> [Exercise goal]
Give back exactly the lines of the entries below from the line with "Anschluss unsere GS-Hundeteams" to the line with "Bundesamt für Zoll- und Grenzsicherheit, die", inclusive, and only those.

Saved data entries
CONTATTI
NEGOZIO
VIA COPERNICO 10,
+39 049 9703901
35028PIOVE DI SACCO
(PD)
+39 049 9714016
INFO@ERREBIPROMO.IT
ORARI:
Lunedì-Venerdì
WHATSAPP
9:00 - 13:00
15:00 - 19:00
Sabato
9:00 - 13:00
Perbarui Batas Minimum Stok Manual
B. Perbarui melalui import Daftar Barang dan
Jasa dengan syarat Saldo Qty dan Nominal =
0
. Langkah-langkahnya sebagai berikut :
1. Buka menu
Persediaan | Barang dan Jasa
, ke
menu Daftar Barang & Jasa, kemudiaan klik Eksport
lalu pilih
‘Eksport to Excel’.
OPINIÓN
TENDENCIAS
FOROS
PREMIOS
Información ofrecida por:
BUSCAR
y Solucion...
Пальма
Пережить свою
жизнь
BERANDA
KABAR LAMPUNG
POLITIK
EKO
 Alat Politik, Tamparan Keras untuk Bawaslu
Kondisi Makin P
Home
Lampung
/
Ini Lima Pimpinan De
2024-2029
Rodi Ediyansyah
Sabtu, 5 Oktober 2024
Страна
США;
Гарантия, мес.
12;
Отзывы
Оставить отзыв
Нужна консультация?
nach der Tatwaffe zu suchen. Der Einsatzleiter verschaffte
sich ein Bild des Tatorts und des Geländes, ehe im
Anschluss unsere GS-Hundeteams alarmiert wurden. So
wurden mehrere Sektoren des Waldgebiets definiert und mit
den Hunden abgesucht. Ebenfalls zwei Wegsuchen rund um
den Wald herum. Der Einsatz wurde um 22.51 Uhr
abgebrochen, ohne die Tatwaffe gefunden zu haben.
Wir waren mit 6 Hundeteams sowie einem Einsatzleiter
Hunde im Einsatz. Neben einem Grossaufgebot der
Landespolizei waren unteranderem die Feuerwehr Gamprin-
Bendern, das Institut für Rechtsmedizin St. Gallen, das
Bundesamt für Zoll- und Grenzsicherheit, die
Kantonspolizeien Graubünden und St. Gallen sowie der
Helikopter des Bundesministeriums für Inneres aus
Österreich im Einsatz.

> [Task result]
Anschluss unsere GS-Hundeteams alarmiert wurden. So
wurden mehrere Sektoren des Waldgebiets definiert und mit
den Hunden abgesucht. Ebenfalls zwei Wegsuchen rund um
den Wald herum. Der Einsatz wurde um 22.51 Uhr
abgebrochen, ohne die Tatwaffe gefunden zu haben.
Wir waren mit 6 Hundeteams sowie einem Einsatzleiter
Hunde im Einsatz. Neben einem Grossaufgebot der
Landespolizei waren unteranderem die Feuerwehr Gamprin-
Bendern, das Institut für Rechtsmedizin St. Gallen, das
Bundesamt für Zoll- und Grenzsicherheit, die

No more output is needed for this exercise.